▶ Task instructions
The data is to be transcribed in full, with nothing missed.

::::

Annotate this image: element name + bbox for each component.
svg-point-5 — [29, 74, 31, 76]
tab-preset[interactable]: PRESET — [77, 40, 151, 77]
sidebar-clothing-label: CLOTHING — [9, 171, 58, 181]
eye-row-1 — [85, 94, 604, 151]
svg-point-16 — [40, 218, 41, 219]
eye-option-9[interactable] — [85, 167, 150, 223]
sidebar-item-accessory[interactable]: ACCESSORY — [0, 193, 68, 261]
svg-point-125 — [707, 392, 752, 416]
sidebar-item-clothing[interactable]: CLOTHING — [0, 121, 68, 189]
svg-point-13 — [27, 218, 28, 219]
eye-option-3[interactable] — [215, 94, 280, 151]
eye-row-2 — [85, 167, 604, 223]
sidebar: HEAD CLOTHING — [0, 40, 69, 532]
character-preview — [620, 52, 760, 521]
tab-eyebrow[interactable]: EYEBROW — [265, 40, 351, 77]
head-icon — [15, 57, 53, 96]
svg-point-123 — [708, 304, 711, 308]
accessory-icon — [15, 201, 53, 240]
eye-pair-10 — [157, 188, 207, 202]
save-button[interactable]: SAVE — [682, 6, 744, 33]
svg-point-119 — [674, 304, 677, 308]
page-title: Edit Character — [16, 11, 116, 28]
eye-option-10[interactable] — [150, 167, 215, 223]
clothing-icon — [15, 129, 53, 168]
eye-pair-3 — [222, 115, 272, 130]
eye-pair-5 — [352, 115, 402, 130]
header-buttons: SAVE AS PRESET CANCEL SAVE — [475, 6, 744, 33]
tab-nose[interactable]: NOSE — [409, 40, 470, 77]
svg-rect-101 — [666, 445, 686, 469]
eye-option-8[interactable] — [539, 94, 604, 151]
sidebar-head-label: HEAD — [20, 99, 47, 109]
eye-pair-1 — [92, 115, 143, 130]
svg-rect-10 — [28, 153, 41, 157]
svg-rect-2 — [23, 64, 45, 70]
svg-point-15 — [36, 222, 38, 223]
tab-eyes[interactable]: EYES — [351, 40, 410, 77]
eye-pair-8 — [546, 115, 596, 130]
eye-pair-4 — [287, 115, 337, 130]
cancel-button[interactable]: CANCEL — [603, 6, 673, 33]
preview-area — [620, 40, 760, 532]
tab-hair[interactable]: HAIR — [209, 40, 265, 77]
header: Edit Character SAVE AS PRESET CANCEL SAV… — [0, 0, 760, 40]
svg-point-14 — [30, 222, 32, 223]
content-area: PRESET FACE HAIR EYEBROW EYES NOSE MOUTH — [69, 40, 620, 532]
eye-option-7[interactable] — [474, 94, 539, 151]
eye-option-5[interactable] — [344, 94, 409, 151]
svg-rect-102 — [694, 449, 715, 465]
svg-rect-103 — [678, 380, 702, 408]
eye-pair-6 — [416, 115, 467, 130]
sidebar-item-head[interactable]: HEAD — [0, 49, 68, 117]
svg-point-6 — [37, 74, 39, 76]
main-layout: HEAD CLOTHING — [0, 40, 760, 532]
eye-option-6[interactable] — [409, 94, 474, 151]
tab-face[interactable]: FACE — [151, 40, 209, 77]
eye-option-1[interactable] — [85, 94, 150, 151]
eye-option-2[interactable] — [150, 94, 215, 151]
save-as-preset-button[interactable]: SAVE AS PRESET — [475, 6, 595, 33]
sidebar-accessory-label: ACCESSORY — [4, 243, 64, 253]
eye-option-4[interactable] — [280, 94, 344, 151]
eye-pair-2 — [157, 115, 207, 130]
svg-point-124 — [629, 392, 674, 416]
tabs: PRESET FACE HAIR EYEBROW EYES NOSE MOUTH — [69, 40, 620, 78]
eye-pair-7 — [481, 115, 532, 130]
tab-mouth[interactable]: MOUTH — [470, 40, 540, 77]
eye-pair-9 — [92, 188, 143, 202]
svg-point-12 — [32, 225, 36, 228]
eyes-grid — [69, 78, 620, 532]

::::

▶ Response area
Annotate this image: element name + bbox for each component.
svg-point-5 — [29, 74, 31, 76]
tab-preset[interactable]: PRESET — [77, 40, 151, 77]
sidebar-clothing-label: CLOTHING — [9, 171, 58, 181]
eye-row-1 — [85, 94, 604, 151]
svg-point-16 — [40, 218, 41, 219]
eye-option-9[interactable] — [85, 167, 150, 223]
sidebar-item-accessory[interactable]: ACCESSORY — [0, 193, 68, 261]
svg-point-125 — [707, 392, 752, 416]
sidebar-item-clothing[interactable]: CLOTHING — [0, 121, 68, 189]
svg-point-13 — [27, 218, 28, 219]
eye-option-3[interactable] — [215, 94, 280, 151]
eye-row-2 — [85, 167, 604, 223]
sidebar: HEAD CLOTHING — [0, 40, 69, 532]
character-preview — [620, 52, 760, 521]
tab-eyebrow[interactable]: EYEBROW — [265, 40, 351, 77]
head-icon — [15, 57, 53, 96]
svg-point-123 — [708, 304, 711, 308]
accessory-icon — [15, 201, 53, 240]
eye-pair-10 — [157, 188, 207, 202]
save-button[interactable]: SAVE — [682, 6, 744, 33]
svg-point-119 — [674, 304, 677, 308]
page-title: Edit Character — [16, 11, 116, 28]
eye-option-10[interactable] — [150, 167, 215, 223]
clothing-icon — [15, 129, 53, 168]
eye-pair-3 — [222, 115, 272, 130]
eye-pair-5 — [352, 115, 402, 130]
header-buttons: SAVE AS PRESET CANCEL SAVE — [475, 6, 744, 33]
tab-nose[interactable]: NOSE — [409, 40, 470, 77]
svg-rect-101 — [666, 445, 686, 469]
eye-option-8[interactable] — [539, 94, 604, 151]
sidebar-head-label: HEAD — [20, 99, 47, 109]
eye-pair-1 — [92, 115, 143, 130]
svg-rect-10 — [28, 153, 41, 157]
svg-rect-2 — [23, 64, 45, 70]
svg-point-15 — [36, 222, 38, 223]
tab-eyes[interactable]: EYES — [351, 40, 410, 77]
eye-pair-8 — [546, 115, 596, 130]
eye-pair-4 — [287, 115, 337, 130]
cancel-button[interactable]: CANCEL — [603, 6, 673, 33]
preview-area — [620, 40, 760, 532]
tab-hair[interactable]: HAIR — [209, 40, 265, 77]
header: Edit Character SAVE AS PRESET CANCEL SAV… — [0, 0, 760, 40]
svg-point-14 — [30, 222, 32, 223]
content-area: PRESET FACE HAIR EYEBROW EYES NOSE MOUTH — [69, 40, 620, 532]
eye-option-7[interactable] — [474, 94, 539, 151]
eye-option-5[interactable] — [344, 94, 409, 151]
svg-rect-102 — [694, 449, 715, 465]
svg-rect-103 — [678, 380, 702, 408]
eye-pair-6 — [416, 115, 467, 130]
sidebar-item-head[interactable]: HEAD — [0, 49, 68, 117]
svg-point-6 — [37, 74, 39, 76]
main-layout: HEAD CLOTHING — [0, 40, 760, 532]
eye-option-6[interactable] — [409, 94, 474, 151]
tab-face[interactable]: FACE — [151, 40, 209, 77]
eye-option-1[interactable] — [85, 94, 150, 151]
eye-option-2[interactable] — [150, 94, 215, 151]
save-as-preset-button[interactable]: SAVE AS PRESET — [475, 6, 595, 33]
sidebar-accessory-label: ACCESSORY — [4, 243, 64, 253]
eye-option-4[interactable] — [280, 94, 344, 151]
eye-pair-2 — [157, 115, 207, 130]
svg-point-124 — [629, 392, 674, 416]
tabs: PRESET FACE HAIR EYEBROW EYES NOSE MOUTH — [69, 40, 620, 78]
eye-pair-7 — [481, 115, 532, 130]
tab-mouth[interactable]: MOUTH — [470, 40, 540, 77]
eye-pair-9 — [92, 188, 143, 202]
svg-point-12 — [32, 225, 36, 228]
eyes-grid — [69, 78, 620, 532]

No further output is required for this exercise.